I’ve been a Mantis since the early 90s when I first saw the Pro Floater grace the pages of Mountain Bike Action in 1992. It was a time when mountain bikes we transitioning from classic hardtails to new and exotic full suspension designs and Richard Cunningham was leading the pack with his new concept. The Pro-Floater was completely unattainable and as such it represented everything I wanted at the time. Technology moved rapidly and new designs entered rapidly and by the late 90s the mythical Pro-Floater became a bargain basement special and in 2000 I managed to buy not one, but two bright red Pro-Floaters from a gentleman who was no longer riding them. My father and I each ended up with one that we built up from scratch. I remember being absolutely floored by the bike, which by that time was nearly a decade old. I recall feeling it was almost telepathic anticipating every one of my thoughts and reacting accordingly. I loved it.

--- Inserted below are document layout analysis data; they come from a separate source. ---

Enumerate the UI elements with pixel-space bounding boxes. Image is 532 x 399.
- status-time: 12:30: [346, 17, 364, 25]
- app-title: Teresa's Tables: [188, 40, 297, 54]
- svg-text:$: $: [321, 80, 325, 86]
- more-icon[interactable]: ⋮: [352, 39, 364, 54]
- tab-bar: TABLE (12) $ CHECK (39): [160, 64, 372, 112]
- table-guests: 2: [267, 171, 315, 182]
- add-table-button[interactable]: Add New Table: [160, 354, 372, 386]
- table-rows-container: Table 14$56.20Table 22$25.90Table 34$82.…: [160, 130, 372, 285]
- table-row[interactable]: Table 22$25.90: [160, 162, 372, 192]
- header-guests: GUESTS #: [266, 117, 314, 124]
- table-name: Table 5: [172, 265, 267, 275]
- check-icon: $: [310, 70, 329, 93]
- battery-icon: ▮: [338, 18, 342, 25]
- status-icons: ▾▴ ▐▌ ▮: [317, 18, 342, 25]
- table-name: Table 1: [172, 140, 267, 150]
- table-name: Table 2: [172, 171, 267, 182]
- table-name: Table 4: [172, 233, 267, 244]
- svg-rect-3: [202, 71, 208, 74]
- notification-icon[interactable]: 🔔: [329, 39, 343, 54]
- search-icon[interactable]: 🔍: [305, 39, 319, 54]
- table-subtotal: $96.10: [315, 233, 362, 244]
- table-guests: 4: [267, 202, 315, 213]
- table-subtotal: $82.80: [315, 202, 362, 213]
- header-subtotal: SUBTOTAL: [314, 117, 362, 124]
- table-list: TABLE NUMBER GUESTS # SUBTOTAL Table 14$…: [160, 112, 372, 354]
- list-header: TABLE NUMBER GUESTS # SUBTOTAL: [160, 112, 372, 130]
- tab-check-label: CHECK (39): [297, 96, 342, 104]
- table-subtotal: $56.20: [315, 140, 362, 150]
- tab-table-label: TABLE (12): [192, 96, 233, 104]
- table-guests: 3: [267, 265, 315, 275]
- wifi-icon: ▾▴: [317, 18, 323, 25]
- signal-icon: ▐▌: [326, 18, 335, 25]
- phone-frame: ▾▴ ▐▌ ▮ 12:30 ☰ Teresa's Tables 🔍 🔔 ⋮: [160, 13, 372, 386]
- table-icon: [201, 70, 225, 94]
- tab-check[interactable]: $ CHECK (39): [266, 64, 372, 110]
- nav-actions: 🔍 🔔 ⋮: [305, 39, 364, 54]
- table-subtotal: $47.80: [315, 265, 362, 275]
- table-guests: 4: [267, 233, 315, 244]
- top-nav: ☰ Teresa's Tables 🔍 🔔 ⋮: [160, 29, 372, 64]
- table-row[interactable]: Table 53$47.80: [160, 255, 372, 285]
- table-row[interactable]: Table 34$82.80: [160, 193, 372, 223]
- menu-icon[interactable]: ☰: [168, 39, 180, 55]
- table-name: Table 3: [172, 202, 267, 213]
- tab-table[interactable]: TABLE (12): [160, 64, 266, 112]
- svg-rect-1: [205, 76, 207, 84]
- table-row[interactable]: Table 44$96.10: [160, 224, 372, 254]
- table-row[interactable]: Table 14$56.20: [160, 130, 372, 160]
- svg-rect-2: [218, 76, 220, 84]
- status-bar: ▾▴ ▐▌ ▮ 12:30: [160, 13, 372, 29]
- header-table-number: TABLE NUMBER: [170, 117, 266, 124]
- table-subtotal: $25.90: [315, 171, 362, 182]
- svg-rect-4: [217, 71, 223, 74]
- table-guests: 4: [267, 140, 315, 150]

Unfortunately I ended up selling it to pay for my last semester of college (my father still has his) and it would take another 15 years until I had a chance to ride one of Richard’s creations once again.
Richard Cunningham got his start in the bike business wrenching in a shop after years working on cars and motorcycles, and eventually moved up to working at Medici. After seeing his first mountain bikes, he started Mantis in 1981, and began building steel frames to the general period spec – fairly relaxed angles, long chainstays, what we now refer to as “touring” geometry, though it wouldn’t have been called that then, before the evolution of what became known as “racing” geometry. The first named model was the Sherpa, a fillet-brazed steel frame. Mark Grayson partnered in the business in the early years, welded most of the TIGed Overlands, and left just about the time the XCR came about in 1983 (To go on working with Brave and Mountain Cycle, among others). The XCR was really a pivotal point in the development of the company, and also a step towards racier bikes and the design philosophy of laterally/torsionally stiff main frames with compliant front and rear ends – it became a legendary frame in its own right. The heavily triangulated main from of the X-frame/Valkyrie continued what the oversized aluminum main triangle of the XCR started, as did the development of elevated chainstays (though perhaps too much emphasis was placed, at the time, on their elimination of “chain suck” and mud clearance issues, which really weren’t big issues in this writer’s opinion, if you were a smooth shifter using short cage derailleurs with strong return springs, or had a properly designed frame 🙂 ), which led to the Valkyrie-EC and XCR-EC, and eventually the Flying V, which took design elements from the XCR-EC, and mated them to a monocoque front “triangle” for an even stiffer main frame.
Mantis was an obvious company to head into the suspension market, in hindsight – RC took great pains to preserve the “feel” of curved fork blades in his straight blade forks, tapering the wall thickness towards the tips to allow them to flex in the same manner, eliminating a lot of the harshness that accompanied the advent of straight-blade unicrown forks on mountain bikes, while preserving their attractiveness in terms of ease and cost of construction (compared to other straight-blade rigid fork solutions to this issue such as the Koski-type, Bontrager and IRD forks). Between this and the focus on trying to pair a stiff main triangle with a more compliant rear triangle, suspension was really the logical extension of his existing rigid frame designs. Suspension-corrected geometry began to appear (when?), and eventually, along came the ProFloater, which, while looking like a fairly conventional AMP-style rear end that many a manufacturer was using, apparently has something else going for it, considering its considerable fan base even now, in the face of vastly more advanced suspension designs. Finally, after the sale of the company, Mantis partnered with GT to release the Screaming V, one of the early thermoplastic frames, which, despite this construction method falling out of favor on weight terms (as compared to other forms of carbon fiber), definitely had some engineering advantages where durability and fabrication are concerned.
Although I first experienced Mantis in the waning years of the company, with time I delved deeper and deeper into the history of the company ultimately having the chance to work on and ride some of his earlier bikes including the fillet brazed XCR and Sherpa, the composite Aluminum and Steel XCR and the famous Valkyrie. While the Pro-Floater still holds a special place in my memory, my go to Mantis these days is an 1987 X-Frame or Valkyrie. It’s a bike I feel especially lucky to own and is one of my all time favorite vintage MTBs. I hope that through some of the restorations and reviews featured on this page you get a chance to learn and appreciate the early contributions that Richard Cunningham made to the world of mountain biking which is often overshadowed by his editorial work at MBA and Pinkbike.